Oversampling Method for Unbalanced Data Sets Based on SVM

ZHANG Zhonglin, FENG Yibang, ZHAO Zhongkai   

  1. School of Electronics and Information Engineering, Lanzhou Jiaotong University, Lanzhou 730070, China
  • Online:2020-12-01 Published:2020-11-30

摘要:

针对不平衡数据集分类结果偏向多数类的问题,重采样技术是解决此问题的有效方法之一。而传统过采样算法易合成无效样本,欠采样方法易剔除重要样本信息。基于此提出一种基于SVM的不平衡数据过采样方法SVMOM(Oversampling Method Based on SVM)。SVMOM通过迭代合成样本。在迭代过程中,通过SVM得到分类超平面;根据每个少数类样本到分类超平面的距离赋予样本距离权重;同时考虑少数类样本的类内平衡,根据样本的分布计算样本的密度,赋予样本密度权重;依据样本的距离权重和密度权重计算每个少数类样本的选择权重,根据样本的选择权重选择样本运用SMOTE合成新样本,达到平衡数据集的目的。实验结果表明,提出的算法在一定程度上解决了分类结果偏向多数类的问题,验证了算法的有效性。

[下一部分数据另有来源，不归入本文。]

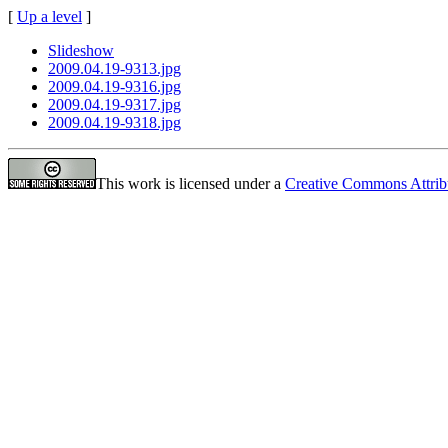
[
Up a level
]
Slideshow
2009.04.19-9313.jpg
2009.04.19-9316.jpg
2009.04.19-9317.jpg
2009.04.19-9318.jpg
This work is licensed under a
Creative Commons Attrib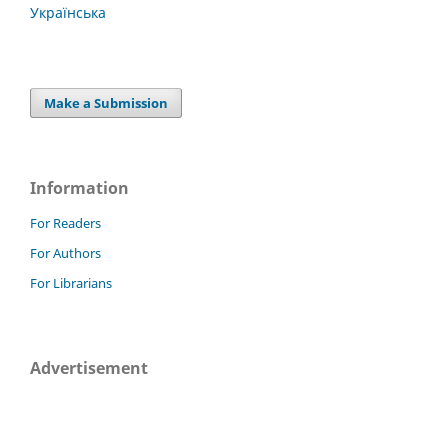
Українська
Make a Submission
Information
For Readers
For Authors
For Librarians
Advertisement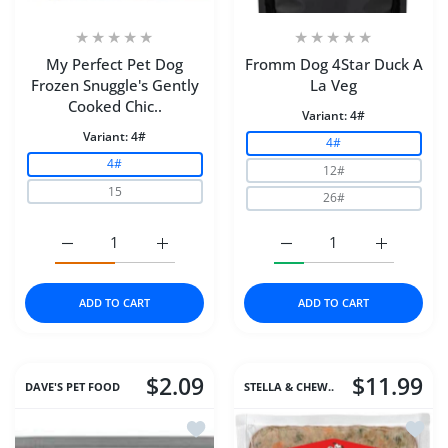
My Perfect Pet Dog
Fromm Dog 4Star Duck A
Frozen Snuggle's Gently
La Veg
Cooked Chic..
Variant:
4#
Variant:
4#
4#
4#
12#
15
26#
Increase quantity for My Perfect Pet Dog Frozen Snugg
Increase quantity for My Perfect Pet Dog
Increase quantity for F
Increase q
ADD TO CART
ADD TO CART
$2.09
$11.99
DAVE'S PET FOOD
STELLA & CHEW..
Add to wishlist Dave's Cat Naturally H
Add to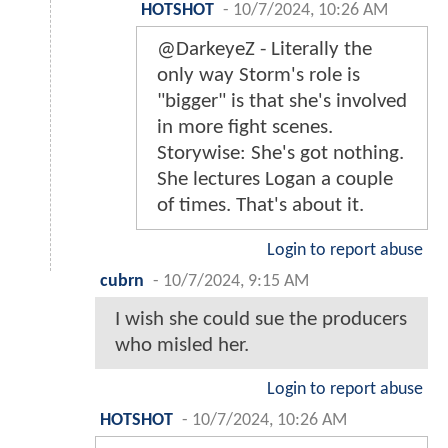
HOTSHOT
-
10/7/2024, 10:26 AM
@DarkeyeZ - Literally the
only way Storm's role is
"bigger" is that she's involved
in more fight scenes.
Storywise: She's got nothing.
She lectures Logan a couple
of times. That's about it.
Login to report abuse
cubrn
-
10/7/2024, 9:15 AM
I wish she could sue the producers
who misled her.
Login to report abuse
HOTSHOT
-
10/7/2024, 10:26 AM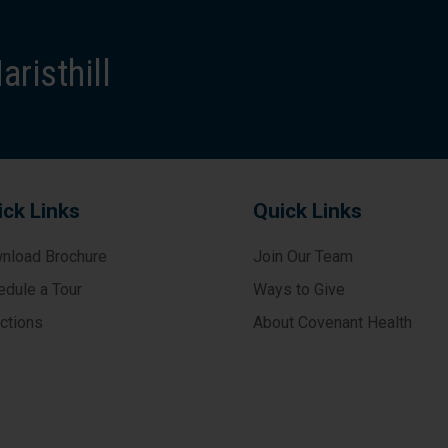
risthill
ick Links
Quick Links
nload Brochure
Join Our Team
edule a Tour
Ways to Give
ections
About Covenant Health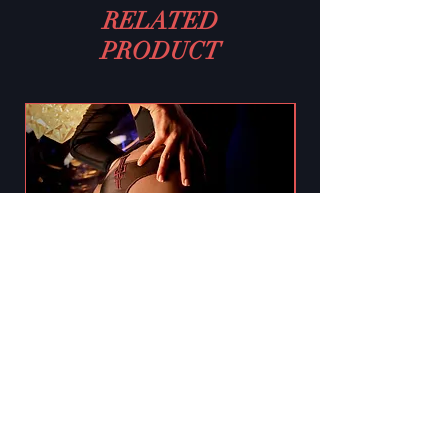
RELATED
PRODUCT
Black Secret BS130 Crotchless
Tights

关键词: 不平衡数据, 支持向量机(SVM), 过采样, 样本权重, 合成少数类过采样技术(SMOTE)

Abstract:

Aiming at the problem that the classification results of imbalanced data sets are biased towards the majority class, resampling technology is one of the effective methods to solve this problem. However, traditional oversampling algorithms are easy to synthesize invalid samples, and undersampling methods are easy to eliminate important sample information. Based on this, an Oversampling Method based on SVM(SVMOM) is proposed. SVMOM synthesizes samples through iteration. In the iterative process, the classification hyperplane is first obtained by SVM. Secondly, the sample distance weight is assigned according to the distance of each minority sample to the classification hyperplane. While considering the intraclass balance of the minority sample, the sample density is calculated according to the distribution of the sample. It gives the sample density weight. Then it calculates the selection weight of each minority sample according to the distance weight and density weight of the sample, and finally it selects the sample according to the sample selection weight and uses SMOTE to synthesize a new sample to achieve the purpose of balancing the data set. The experimental results show that the algorithm proposed in this paper solves the problem that the classification results are biased towards the majority class to a certain extent, and verifies the effectiveness of the algorithm.

Key words: imbalanced data, Support Vector Machine(SVM), over-sampling, sample weight, Synthetic Minority Over-sampling Technique(SMOTE)